[[ Material provided, beginning ]]

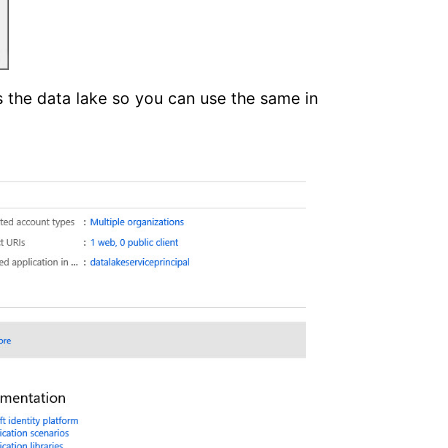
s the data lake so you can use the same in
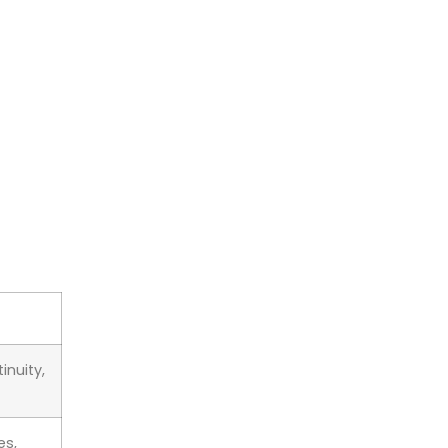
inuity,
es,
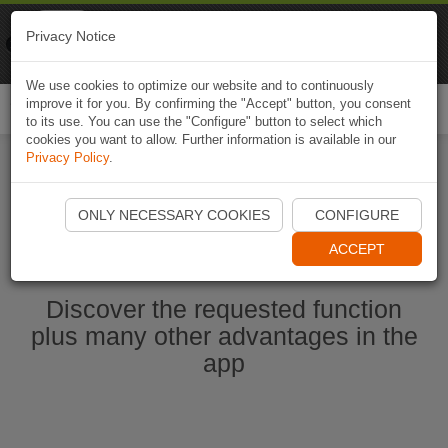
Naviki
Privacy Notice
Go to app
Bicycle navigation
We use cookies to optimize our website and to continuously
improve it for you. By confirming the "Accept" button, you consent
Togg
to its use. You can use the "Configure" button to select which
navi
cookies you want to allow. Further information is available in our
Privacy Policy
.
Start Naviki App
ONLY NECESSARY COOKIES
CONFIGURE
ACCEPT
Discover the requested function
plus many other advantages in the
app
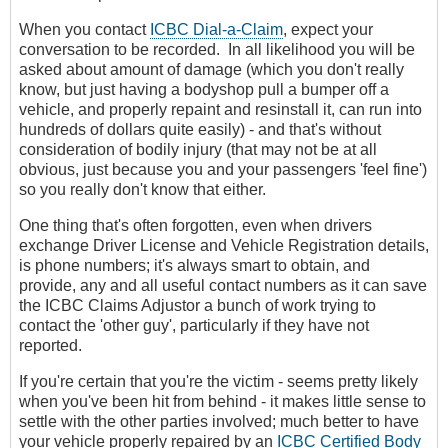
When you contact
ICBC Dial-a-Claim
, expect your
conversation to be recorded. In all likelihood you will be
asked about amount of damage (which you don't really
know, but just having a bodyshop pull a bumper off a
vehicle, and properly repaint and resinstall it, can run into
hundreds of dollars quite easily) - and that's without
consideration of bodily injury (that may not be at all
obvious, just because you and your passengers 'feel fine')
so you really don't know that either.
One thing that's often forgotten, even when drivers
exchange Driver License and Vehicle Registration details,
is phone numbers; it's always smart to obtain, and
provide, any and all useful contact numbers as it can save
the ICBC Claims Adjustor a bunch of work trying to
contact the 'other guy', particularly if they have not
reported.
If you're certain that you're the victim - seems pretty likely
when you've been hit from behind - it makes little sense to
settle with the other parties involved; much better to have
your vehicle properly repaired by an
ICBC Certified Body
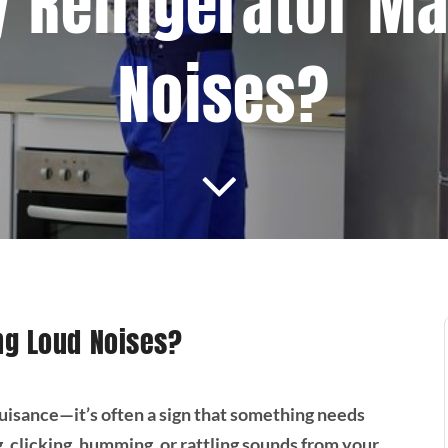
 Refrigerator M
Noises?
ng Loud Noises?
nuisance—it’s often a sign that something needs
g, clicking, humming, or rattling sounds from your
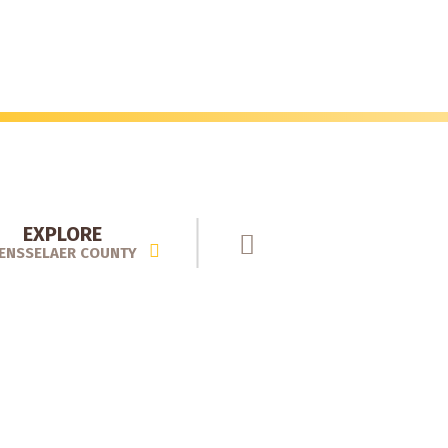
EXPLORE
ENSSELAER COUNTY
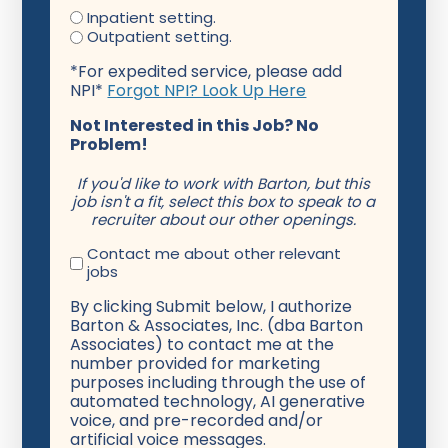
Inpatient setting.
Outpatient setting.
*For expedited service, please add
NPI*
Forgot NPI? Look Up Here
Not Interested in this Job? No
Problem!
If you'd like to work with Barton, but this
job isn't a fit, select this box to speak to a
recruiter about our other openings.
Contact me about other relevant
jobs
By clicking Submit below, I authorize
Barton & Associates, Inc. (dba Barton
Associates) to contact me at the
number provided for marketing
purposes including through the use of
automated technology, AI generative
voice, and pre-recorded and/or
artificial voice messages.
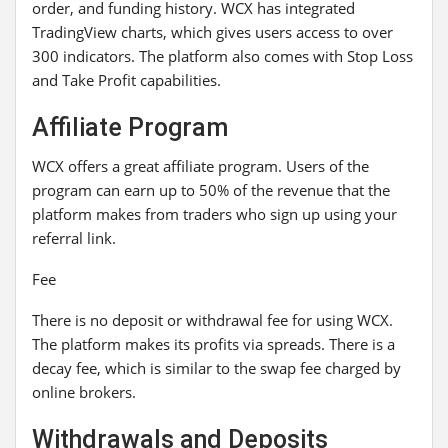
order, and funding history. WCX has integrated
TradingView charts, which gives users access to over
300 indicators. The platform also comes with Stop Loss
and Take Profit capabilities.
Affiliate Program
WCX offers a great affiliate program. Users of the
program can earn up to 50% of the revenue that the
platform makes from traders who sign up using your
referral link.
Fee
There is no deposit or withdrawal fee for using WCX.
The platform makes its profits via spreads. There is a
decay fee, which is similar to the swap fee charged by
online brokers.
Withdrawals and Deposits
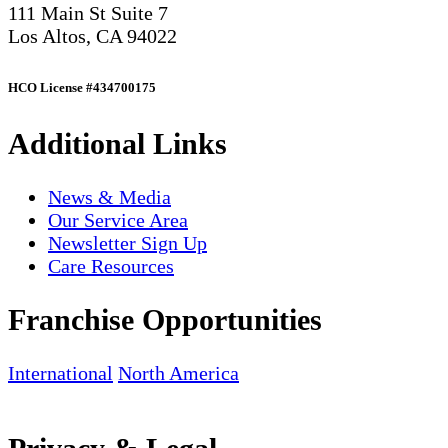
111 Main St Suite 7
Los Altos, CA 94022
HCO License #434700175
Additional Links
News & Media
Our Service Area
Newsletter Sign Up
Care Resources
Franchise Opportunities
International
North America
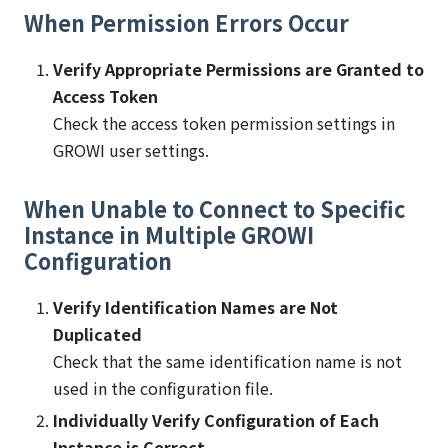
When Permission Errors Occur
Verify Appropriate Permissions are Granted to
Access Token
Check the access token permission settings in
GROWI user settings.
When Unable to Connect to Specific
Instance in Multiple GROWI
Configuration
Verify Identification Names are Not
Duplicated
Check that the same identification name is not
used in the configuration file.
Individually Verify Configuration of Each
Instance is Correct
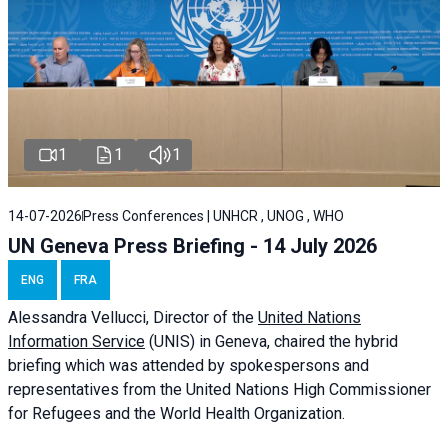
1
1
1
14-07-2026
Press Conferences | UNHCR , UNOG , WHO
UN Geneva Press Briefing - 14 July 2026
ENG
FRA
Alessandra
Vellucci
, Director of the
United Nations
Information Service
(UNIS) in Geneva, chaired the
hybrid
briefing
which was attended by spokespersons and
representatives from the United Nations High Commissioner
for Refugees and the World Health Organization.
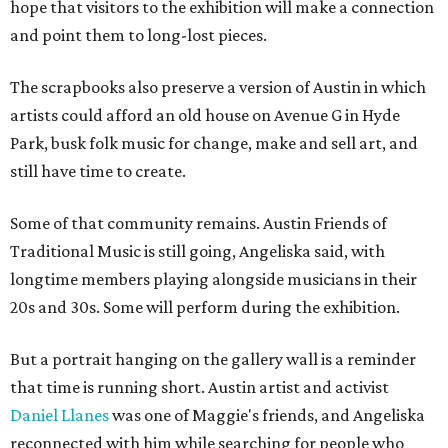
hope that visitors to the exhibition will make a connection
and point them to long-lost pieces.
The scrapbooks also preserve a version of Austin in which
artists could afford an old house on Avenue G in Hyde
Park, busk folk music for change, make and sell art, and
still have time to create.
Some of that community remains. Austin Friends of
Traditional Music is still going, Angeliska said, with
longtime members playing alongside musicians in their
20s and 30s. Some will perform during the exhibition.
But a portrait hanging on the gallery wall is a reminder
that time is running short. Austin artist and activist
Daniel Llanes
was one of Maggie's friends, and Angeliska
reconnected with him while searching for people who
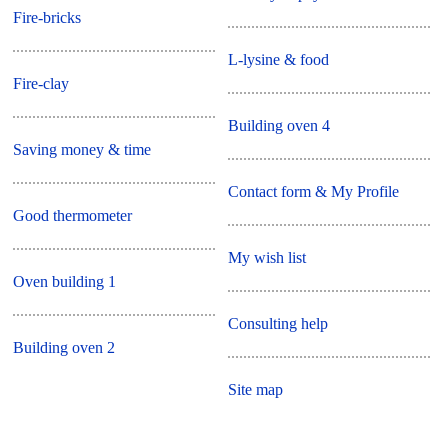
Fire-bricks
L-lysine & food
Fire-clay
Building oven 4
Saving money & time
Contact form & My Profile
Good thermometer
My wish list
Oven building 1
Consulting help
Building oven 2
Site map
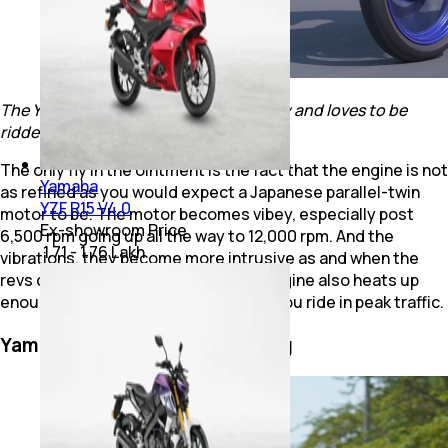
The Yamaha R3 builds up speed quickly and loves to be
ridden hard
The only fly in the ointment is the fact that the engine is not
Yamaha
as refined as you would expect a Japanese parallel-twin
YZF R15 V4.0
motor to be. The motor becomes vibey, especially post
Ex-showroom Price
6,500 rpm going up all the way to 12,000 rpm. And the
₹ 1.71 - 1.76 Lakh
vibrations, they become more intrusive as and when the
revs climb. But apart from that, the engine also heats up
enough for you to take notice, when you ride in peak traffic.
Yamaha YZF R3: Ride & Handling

[[ Material provided, end ]]

— Problem description —
Pass over the images and copy the rest of the material above exactly.

— Expected output —
s the data lake so you can use the same in
inuity,
es,
Naviki
Privacy Notice
Go to app
Bicycle navigation
We use cookies to optimize our website and to continuously
improve it for you. By confirming the "Accept" button, you consent
Togg
to its use. You can use the "Configure" button to select which
navi
cookies you want to allow. Further information is available in our
Privacy Policy
.
Start Naviki App
ONLY NECESSARY COOKIES
CONFIGURE
ACCEPT
Discover the requested function
plus many other advantages in the
app
When you contact
ICBC Dial-a-Claim
, expect your
conversation to be recorded. In all likelihood you will be
asked about amount of damage (which you don't really
know, but just having a bodyshop pull a bumper off a
vehicle, and properly repaint and resinstall it, can run into
hundreds of dollars quite easily) - and that's without
consideration of bodily injury (that may not be at all
obvious, just because you and your passengers 'feel fine')
so you really don't know that either.
One thing that's often forgotten, even when drivers
exchange Driver License and Vehicle Registration details,
is phone numbers; it's always smart to obtain, and
provide, any and all useful contact numbers as it can save
the ICBC Claims Adjustor a bunch of work trying to
contact the 'other guy', particularly if they have not
reported.
If you're certain that you're the victim - seems pretty likely
when you've been hit from behind - it makes little sense to
settle with the other parties involved; much better to have
your vehicle properly repaired by an
ICBC Certified Body
 Refrigerator M
Noises?
ng Loud Noises?
nuisance—it’s often a sign that something needs
g, clicking, humming, or rattling sounds from your
EXPLORE
ENSSELAER COUNTY
Inpatient setting.
Outpatient setting.
*For expedited service, please add
NPI*
Forgot NPI? Look Up Here
Not Interested in this Job? No
Problem!
If you'd like to work with Barton, but this
job isn't a fit, select this box to speak to a
recruiter about our other openings.
Contact me about other relevant
jobs
By clicking Submit below, I authorize
Barton & Associates, Inc. (dba Barton
Associates) to contact me at the
number provided for marketing
purposes including through the use of
automated technology, AI generative
voice, and pre-recorded and/or
artificial voice messages.
order, and funding history. WCX has integrated
TradingView charts, which gives users access to over
300 indicators. The platform also comes with Stop Loss
and Take Profit capabilities.
Affiliate Program
WCX offers a great affiliate program. Users of the
program can earn up to 50% of the revenue that the
platform makes from traders who sign up using your
referral link.
Fee
There is no deposit or withdrawal fee for using WCX.
The platform makes its profits via spreads. There is a
decay fee, which is similar to the swap fee charged by
online brokers.
Withdrawals and Deposits
111 Main St Suite 7
Los Altos, CA 94022
HCO License #434700175
Additional Links
News & Media
Our Service Area
Newsletter Sign Up
Care Resources
Franchise Opportunities
International
North America
When Permission Errors Occur
Verify Appropriate Permissions are Granted to
Access Token
Check the access token permission settings in
GROWI user settings.
When Unable to Connect to Specific
Instance in Multiple GROWI
Configuration
Verify Identification Names are Not
Duplicated
Check that the same identification name is not
used in the configuration file.
Individually Verify Configuration of Each
Instance is Correct
1
1
1
14-07-2026
Press Conferences | UNHCR , UNOG , WHO
UN Geneva Press Briefing - 14 July 2026
ENG
FRA
Alessandra
Vellucci
, Director of the
United Nations
Information Service
(UNIS) in Geneva, chaired the
hybrid
briefing
which was attended by spokespersons and
representatives from the United Nations High Commissioner
for Refugees and the World Health Organization.
hope that visitors to the exhibition will make a connection
and point them to long-lost pieces.
The scrapbooks also preserve a version of Austin in which
artists could afford an old house on Avenue G in Hyde
Park, busk folk music for change, make and sell art, and
still have time to create.
Some of that community remains. Austin Friends of
Traditional Music is still going, Angeliska said, with
longtime members playing alongside musicians in their
20s and 30s. Some will perform during the exhibition.
But a portrait hanging on the gallery wall is a reminder
that time is running short. Austin artist and activist
Daniel Llanes
was one of Maggie's friends, and Angeliska
reconnected with him while searching for people who
Fire-bricks
L-lysine & food
Fire-clay
Building oven 4
Saving money & time
Contact form & My Profile
Good thermometer
My wish list
Oven building 1
Consulting help
Building oven 2
Site map
The Yamaha R3 builds up speed quickly and loves to be
ridden hard
The only fly in the ointment is the fact that the engine is not
Yamaha
as refined as you would expect a Japanese parallel-twin
YZF R15 V4.0
motor to be. The motor becomes vibey, especially post
Ex-showroom Price
6,500 rpm going up all the way to 12,000 rpm. And the
₹ 1.71 - 1.76 Lakh
vibrations, they become more intrusive as and when the
revs climb. But apart from that, the engine also heats up
enough for you to take notice, when you ride in peak traffic.
Yamaha YZF R3: Ride & Handling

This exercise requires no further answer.